* **Transcribed page contents**

:::::

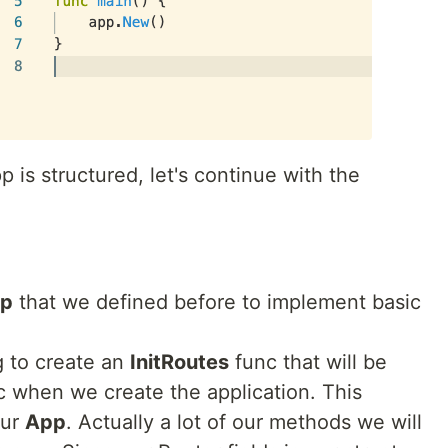
p is structured, let's continue with the
p
that we defined before to implement basic
g to create an
InitRoutes
func that will be
 when we create the application. This
our
App
. Actually a lot of our methods we will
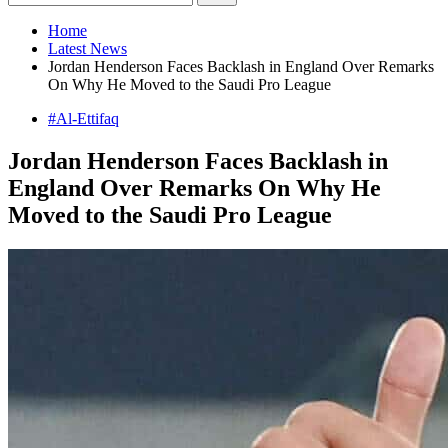
Home
Latest News
Jordan Henderson Faces Backlash in England Over Remarks
On Why He Moved to the Saudi Pro League
#Al-Ettifaq
Jordan Henderson Faces Backlash in
England Over Remarks On Why He
Moved to the Saudi Pro League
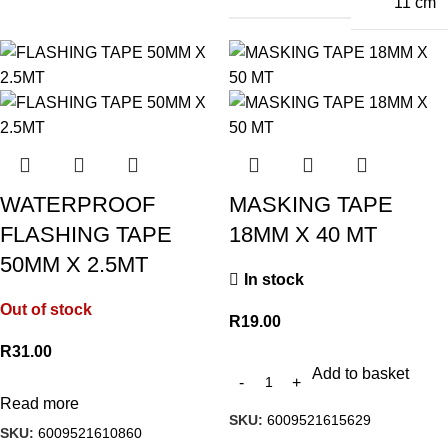
11 cm
WATERPROOF
MASKING TAPE
FLASHING TAPE
18MM X 40 MT
50MM X 2.5MT
In stock
Out of stock
R
19.00
R
31.00
Add to basket
Read more
SKU:
6009521615629
SKU:
6009521610860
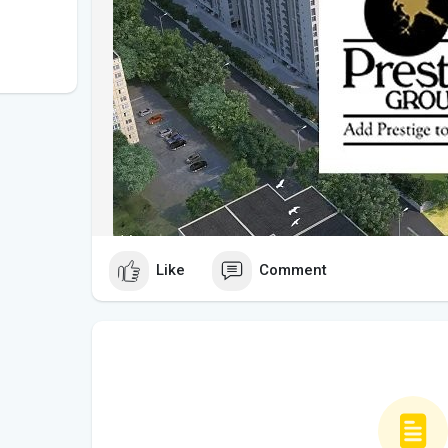
Like
Comment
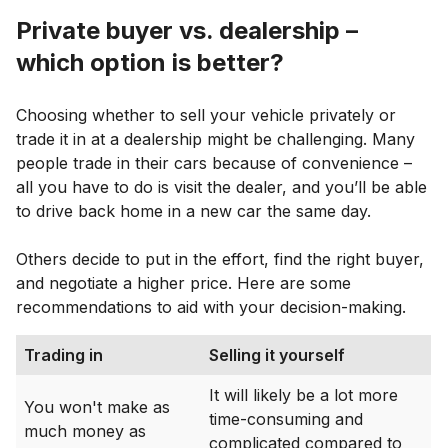
Private buyer vs. dealership –
which option is better?
Choosing whether to sell your vehicle privately or
trade it in at a dealership might be challenging. Many
people trade in their cars because of convenience –
all you have to do is visit the dealer, and you’ll be able
to drive back home in a new car the same day.
Others decide to put in the effort, find the right buyer,
and negotiate a higher price. Here are some
recommendations to aid with your decision-making.
Trading in
Selling it yourself
It will likely be a lot more
You won't make as
time-consuming and
much money as
complicated compared to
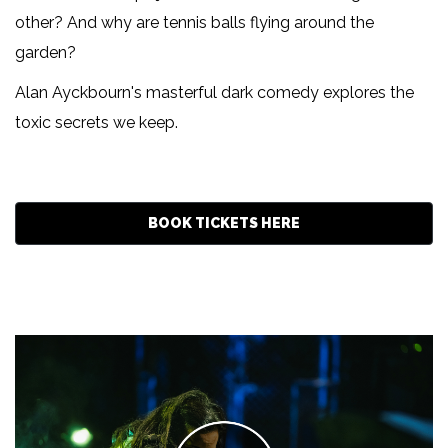
other? And why are tennis balls flying around the
garden?
Alan Ayckbourn's masterful dark comedy explores the
toxic secrets we keep.
BOOK TICKETS HERE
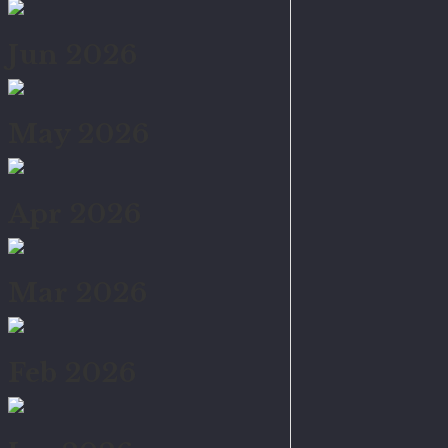
Jun 2026
May 2026
Apr 2026
Mar 2026
Feb 2026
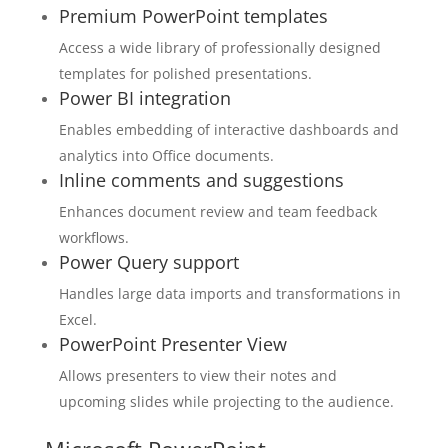
Premium PowerPoint templates
Access a wide library of professionally designed
templates for polished presentations.
Power BI integration
Enables embedding of interactive dashboards and
analytics into Office documents.
Inline comments and suggestions
Enhances document review and team feedback
workflows.
Power Query support
Handles large data imports and transformations in
Excel.
PowerPoint Presenter View
Allows presenters to view their notes and
upcoming slides while projecting to the audience.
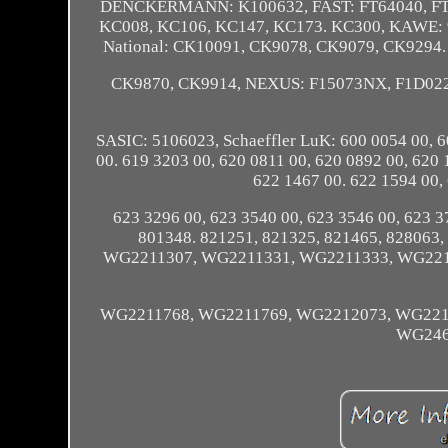
DENCKERMANN: K100632, FAST: FT64040, F
KC008, KC106, KC147, KC173. KC300, KAWE:
National: CK10091, CK9078, CK9079, CK9294
CK9870, CK9914, NEXUS: F15073NX, F1D02
SASIC: 5106023, Schaeffler LuK: 600 0054 00, 6
00. 619 3203 00, 620 0811 00, 620 0892 00, 620 
622 1467 00. 622 1594 00,
623 3296 00, 623 3540 00, 623 3546 00, 623
801348. 821251, 821325, 821465, 8280
WG2211307, WG2211331, WG2211333, WG221
WG2211768, WG2211769, WG2212073, WG221
WG246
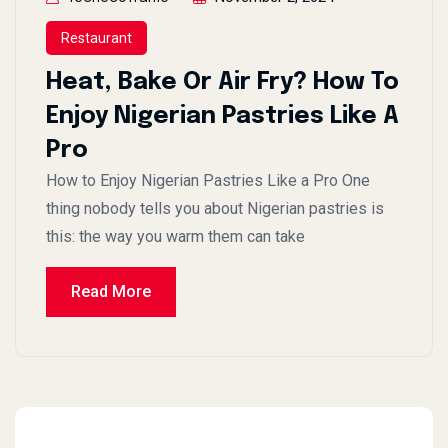
Restaurant
Heat, Bake Or Air Fry? How To
Enjoy Nigerian Pastries Like A
Pro
How to Enjoy Nigerian Pastries Like a Pro One
thing nobody tells you about Nigerian pastries is
this: the way you warm them can take
Read More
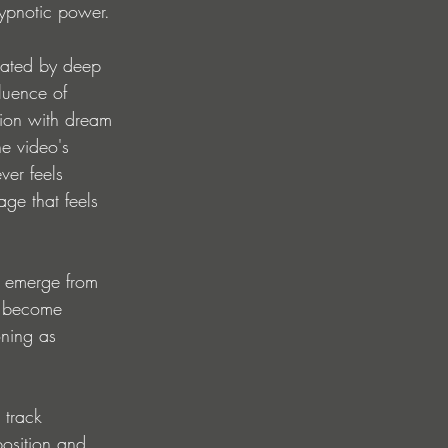
hypnotic power.
nated by deep 
luence of 
tion with dream 
e video's 
ver feels 
age that feels 
s emerge from 
s become 
oning as 
 track 
osition and 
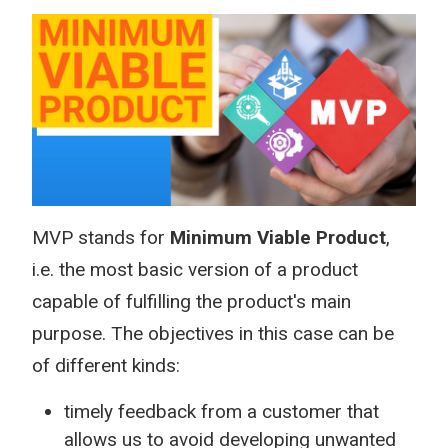
MVP stands for
Minimum Viable Product
,
i.e. the most basic version of a product
capable of fulfilling the product's main
purpose. The objectives in this case can be
of different kinds:
timely feedback from a customer that
allows us to avoid developing unwanted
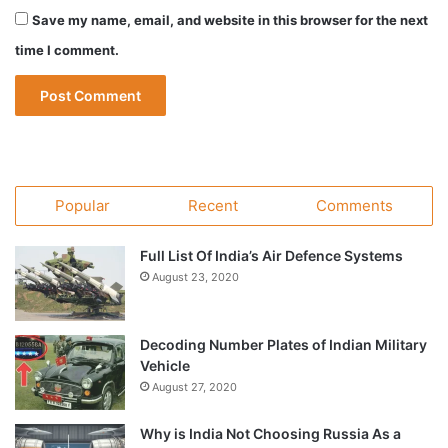
Save my name, email, and website in this browser for the next
time I comment.
Popular
Recent
Comments
Full List Of India’s Air Defence Systems
August 23, 2020
Decoding Number Plates of Indian Military
Vehicle
August 27, 2020
Why is India Not Choosing Russia As a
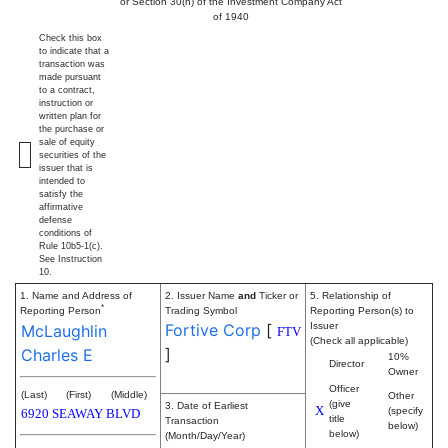
or Section 30(h) of the Investment Company Act
of 1940
Check this box
to indicate that a
transaction was
made pursuant
to a contract,
instruction or
written plan for
the purchase or
sale of equity
securities of the
issuer that is
intended to
satisfy the
affirmative
defense
conditions of
Rule 10b5-1(c).
See Instruction
10.
1. Name and Address of
2. Issuer Name
and
Ticker or
5. Relationship of
*
Reporting Person
Trading Symbol
Reporting Person(s) to
Fortive Corp
[
Issuer
McLaughlin
FTV
(Check all applicable)
]
Charles E
10%
Director
Owner
Officer
(Last)
(First)
(Middle)
Other
(give
3. Date of Earliest
X
(specify
6920 SEAWAY BLVD
title
Transaction
below)
below)
(Month/Day/Year)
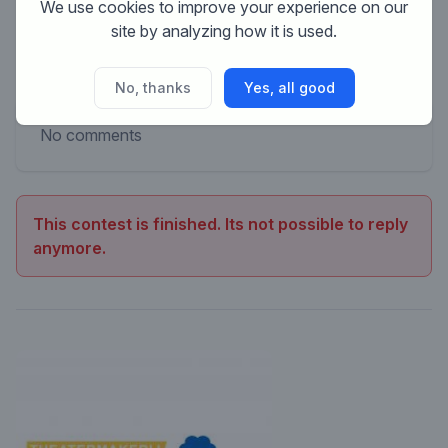
We use cookies to improve your experience on our
site by analyzing how it is used.
No, thanks
Yes, all good
No comments
This contest is finished. Its not possible to reply
anymore.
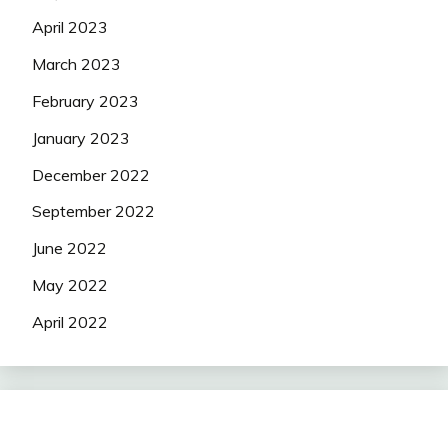
April 2023
March 2023
February 2023
January 2023
December 2022
September 2022
June 2022
May 2022
April 2022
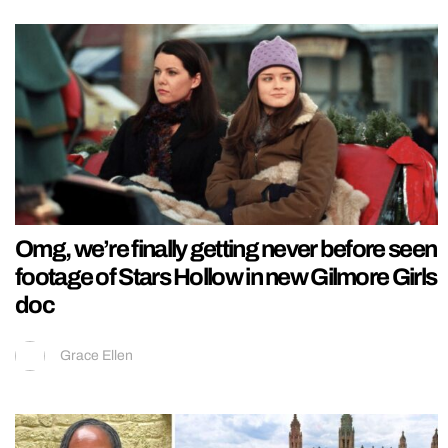
Omg, we’re finally getting never before seen
footage of Stars Hollow in new Gilmore Girls
doc
Grace Ellen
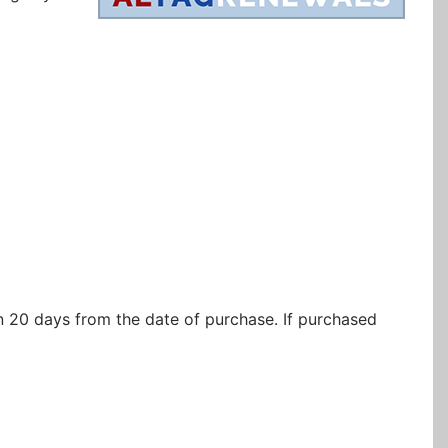
in 20 days from the date of purchase. If purchased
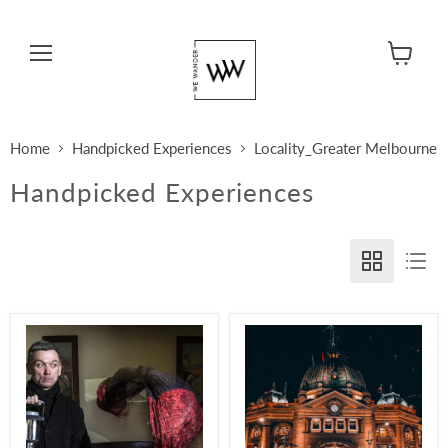
Menu
View cart
Home
Handpicked Experiences
Locality_Greater Melbourne
Handpicked Experiences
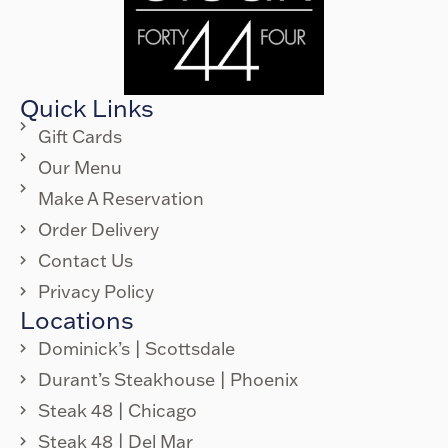
Quick Links
Gift Cards
Our Menu
Make A Reservation
Order Delivery
Contact Us
Privacy Policy
Locations
Dominick’s | Scottsdale
Durant’s Steakhouse | Phoenix
Steak 48 | Chicago
Steak 48 | Del Mar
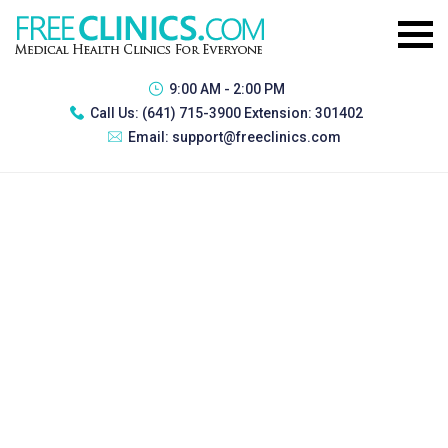
9:00 AM - 2:00 PM
Call Us:
(641) 715-3900 Extension: 301402
Email:
support@freeclinics.com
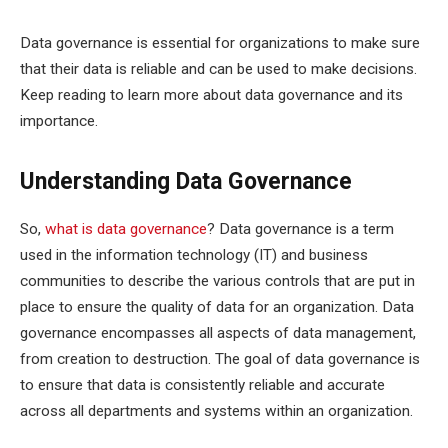
Data governance is essential for organizations to make sure
that their data is reliable and can be used to make decisions.
Keep reading to learn more about data governance and its
importance.
Understanding Data Governance
So,
what is data governance
? Data governance is a term
used in the information technology (IT) and business
communities to describe the various controls that are put in
place to ensure the quality of data for an organization. Data
governance encompasses all aspects of data management,
from creation to destruction. The goal of data governance is
to ensure that data is consistently reliable and accurate
across all departments and systems within an organization.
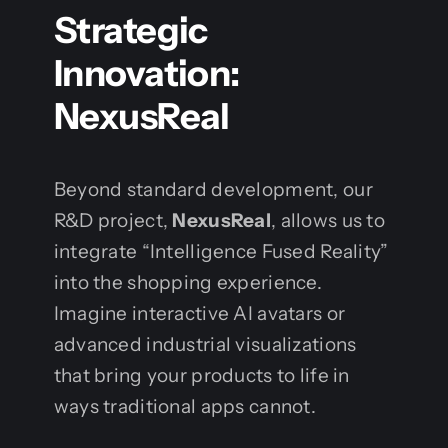
Strategic
Innovation:
NexusReal
Beyond standard development, our
R&D project,
NexusReal
, allows us to
integrate “Intelligence Fused Reality”
into the shopping experience.
Imagine interactive AI avatars or
advanced industrial visualizations
that bring your products to life in
ways traditional apps cannot.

:::::

* **Exercise**
Please give only the count of lines above containing "reliable".

* **Answer box**
2